##### Study material

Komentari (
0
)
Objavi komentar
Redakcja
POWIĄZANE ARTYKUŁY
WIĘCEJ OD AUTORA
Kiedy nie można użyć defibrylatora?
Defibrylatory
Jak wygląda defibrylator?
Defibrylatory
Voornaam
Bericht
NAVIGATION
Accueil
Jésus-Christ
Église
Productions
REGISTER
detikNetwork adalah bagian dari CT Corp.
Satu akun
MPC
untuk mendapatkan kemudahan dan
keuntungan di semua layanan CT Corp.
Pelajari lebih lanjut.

##########
##### Study material

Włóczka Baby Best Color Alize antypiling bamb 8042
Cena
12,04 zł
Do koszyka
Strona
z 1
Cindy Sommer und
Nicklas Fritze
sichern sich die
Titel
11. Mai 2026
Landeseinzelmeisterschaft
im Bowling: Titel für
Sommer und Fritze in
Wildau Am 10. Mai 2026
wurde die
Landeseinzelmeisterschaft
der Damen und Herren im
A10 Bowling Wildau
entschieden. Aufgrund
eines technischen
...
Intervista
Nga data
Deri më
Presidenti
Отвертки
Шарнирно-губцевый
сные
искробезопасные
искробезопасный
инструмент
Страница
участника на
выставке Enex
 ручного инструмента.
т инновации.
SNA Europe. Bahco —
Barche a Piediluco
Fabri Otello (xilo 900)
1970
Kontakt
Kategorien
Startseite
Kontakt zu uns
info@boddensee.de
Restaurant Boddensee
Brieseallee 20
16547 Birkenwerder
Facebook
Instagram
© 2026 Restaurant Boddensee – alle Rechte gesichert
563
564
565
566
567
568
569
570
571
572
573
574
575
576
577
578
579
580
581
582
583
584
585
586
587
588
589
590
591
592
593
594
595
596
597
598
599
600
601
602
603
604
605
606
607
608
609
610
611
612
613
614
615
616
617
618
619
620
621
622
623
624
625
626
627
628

##########

Go through the records above and, whenever a line includes the word "Wildau", copy it.

Response:
Wildau Am 10. Mai 2026
A10 Bowling Wildau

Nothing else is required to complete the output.